Amy Atlas knows where to source treats of all kinds, from macaroons in the perfect shade of purple to centerpiece-worthy layer cakes. Trained as a lawyer, she has spent many years searching for unique store-bought desserts and arranging them at her own parties as a hobby. “I used to love to bake, but it became too much work, so I started to use desserts by other people,” she says. Word got around, and soon she was designing tables for private and corporate events, eventually going full time with her business, Amy Atlas Events, in spring 2007. “I’ve always been interested in bringing artistry to dessert,” Atlas says. “I’ve been to lots of events that had incredible design, but it wasn’t incorporated into dessert.

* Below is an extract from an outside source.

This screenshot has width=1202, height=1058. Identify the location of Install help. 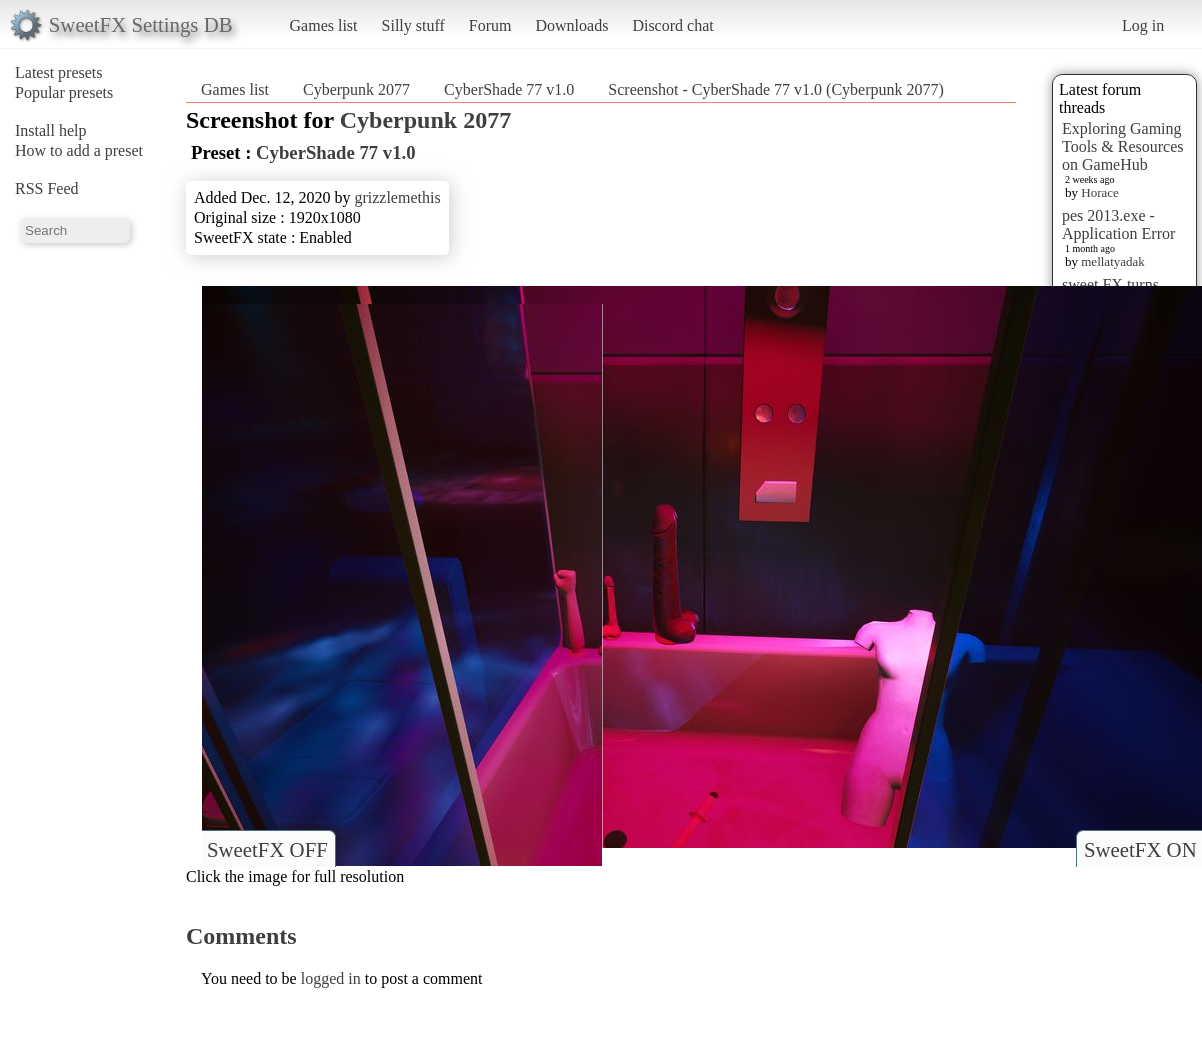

I want to bring dessert into the rest of event design.”

Atlas’s tables can serve as the focal point of a room or blend seamlessly with another designer’s work. She calls her style tailored and sophisticated, saying she can make the most kid-friendly party look tasteful (like a monkey-themed bash done in shades of brown and cream). Last March, she created a striking yellow and black display for the launch of Pilates NYC’s pre- and post-natal programs. “It was a hit. No one had ever seen anything like it before,” says owner Randi Stone.

Describing herself as a general contractor, Atlas works with clients to create a concept then brings together a variety of resources. She has built a database of sweets that she sources from around the world; serving vessels come from rental houses or her own collection; and for the crucial finishing touches, she works with graphic designers, florists, and stylists. “I’ve spoken to many event planners who are caught between the florist and the caterer [trying] to do these buffets. And they don’t have time to put in this level of detail,” she says. That time requirement means Atlas only takes on a few events a month. “I’m not looking for volume; I’m looking for quality,” she says. “I want each table to be an Amy Atlas table and don’t want people to think they’re getting any less than that.”